Город и псы. Зеленый Дом - страница 50



– В чем дело?

– Можно войти? Дело серьезное, господин лейтенант.

– Хотите записаться на прием? Тогда следуйте процедуре.

Не одни кадеты подражали лейтенанту Гамбоа: упомянув правила, Уарина постарался встать точно так же, как он. Но кого обманешь, если у тебя маленькие ладошки, нелепые усы, а на носу болтается какая-то черная крошка?

– О том, что я собираюсь сообщить, никто не должен знать, господин лейтенант. Это очень важно.

Лейтенант отодвинулся от двери, Раб зашел. Постель была смята. Рабу на ум пришли монастырские кельи: они, наверное, похожи на эту комнату – голые, темные, немного зловещие. На полу стояла полная пепельница, один окурок дымился.

– Так в чем дело? – нетерпеливо повторил Уарина.

– Это насчет стекла.

– Фамилия, взвод, – быстро проговорил лейтенант.

– Кадет Рикардо Арана, пятый курс, первый взвод.

– Что насчет стекла?

Теперь струсил язык: он отказывался шевелиться, высох, стал похож на шершавый камень. Значит, так работает страх? Круг поизмывался над ним вдоволь: хуже всех, если не считать Ягуара, был Кава – отбирал сигареты, однажды помочился на него, пока он спал. В каком-то смысле он имел право на донос: в училище все уважали месть. И все же на душе скребли кошки. «Я предам не Круг, – подумалось ему, – а весь курс, всех кадетов».

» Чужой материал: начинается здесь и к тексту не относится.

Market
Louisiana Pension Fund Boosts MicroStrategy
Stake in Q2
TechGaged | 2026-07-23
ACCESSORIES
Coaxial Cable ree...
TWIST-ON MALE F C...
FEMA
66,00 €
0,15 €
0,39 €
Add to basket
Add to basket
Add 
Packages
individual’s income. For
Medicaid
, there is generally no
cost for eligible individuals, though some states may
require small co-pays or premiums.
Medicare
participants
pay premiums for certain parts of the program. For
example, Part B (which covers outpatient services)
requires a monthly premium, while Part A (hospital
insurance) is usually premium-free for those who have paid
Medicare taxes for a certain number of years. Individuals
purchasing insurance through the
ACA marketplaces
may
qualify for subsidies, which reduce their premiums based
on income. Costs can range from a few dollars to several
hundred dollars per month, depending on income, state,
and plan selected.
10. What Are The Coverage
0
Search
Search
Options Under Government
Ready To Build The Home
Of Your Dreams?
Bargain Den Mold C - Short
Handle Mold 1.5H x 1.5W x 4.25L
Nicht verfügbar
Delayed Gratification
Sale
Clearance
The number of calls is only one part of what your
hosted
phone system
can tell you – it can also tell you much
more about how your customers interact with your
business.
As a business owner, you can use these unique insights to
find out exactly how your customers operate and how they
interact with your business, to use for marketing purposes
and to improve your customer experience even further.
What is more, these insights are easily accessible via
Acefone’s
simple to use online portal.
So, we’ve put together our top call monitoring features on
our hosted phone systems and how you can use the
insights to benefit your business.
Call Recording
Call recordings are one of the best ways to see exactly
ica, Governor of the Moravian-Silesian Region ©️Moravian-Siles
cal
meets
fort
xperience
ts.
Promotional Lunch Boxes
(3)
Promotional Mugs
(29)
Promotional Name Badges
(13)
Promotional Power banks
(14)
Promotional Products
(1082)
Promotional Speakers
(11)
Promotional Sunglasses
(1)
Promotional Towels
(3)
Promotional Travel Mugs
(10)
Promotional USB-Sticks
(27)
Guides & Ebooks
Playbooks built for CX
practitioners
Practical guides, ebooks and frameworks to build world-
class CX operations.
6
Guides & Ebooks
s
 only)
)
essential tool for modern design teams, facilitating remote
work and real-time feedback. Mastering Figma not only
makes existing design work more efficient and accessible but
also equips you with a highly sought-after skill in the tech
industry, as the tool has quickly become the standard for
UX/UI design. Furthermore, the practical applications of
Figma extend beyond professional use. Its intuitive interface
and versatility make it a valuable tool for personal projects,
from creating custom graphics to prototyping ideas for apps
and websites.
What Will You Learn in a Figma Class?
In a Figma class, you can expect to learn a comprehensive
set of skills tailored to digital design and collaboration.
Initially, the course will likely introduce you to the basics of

– Ну, так что? – раздраженно сказал Уарина. – Вы пришли пялиться на меня? Давно не видели?

– Это был Кава, – выпалил Раб и опустил глаза: – Можно мне будет в увольнение в субботу?

– Что? – лейтенант не понял. Еще оставалось время наплести чего-нибудь и сбежать.

– Кава разбил стекло, – сказал Раб, – и выкрал вопросы по химии. Я видел, как он бежал к учебному корпусу. Нас отпустят в увольнение?

– Нет, – сказал лейтенант. – Посмотрим. Сперва повторите.

Лицо Уарины сильнее округлилось, на щеках, у уголков губ, возникли подрагивающие складки. Выглядел он довольным. Раб успокоился. Училище, увольнение, будущее перестали его волновать. Он мысленно отметил, что благодарности Уарина не выказывает. Но этого и следовало ожидать – в конце концов, они из разных миров, и лейтенант его, скорее, презирает.

– Пишите, – сказал Уарина. – Прямо сейчас. Вот вам бумага и карандаш.

– Что писать, господин лейтенант?

– Я продиктую. «Я видел, как кадет – как его, говорите? – Кава из такого-то взвода в такой-то день в такой-то час проник в учебный корпус, чтобы неправомерно завладеть заданиями по химии». Понятно пишите. «Делаю настоящее заявление по просьбе лейтенанта Ремихио Уарины, который раскрыл преступление и факт моего участия…»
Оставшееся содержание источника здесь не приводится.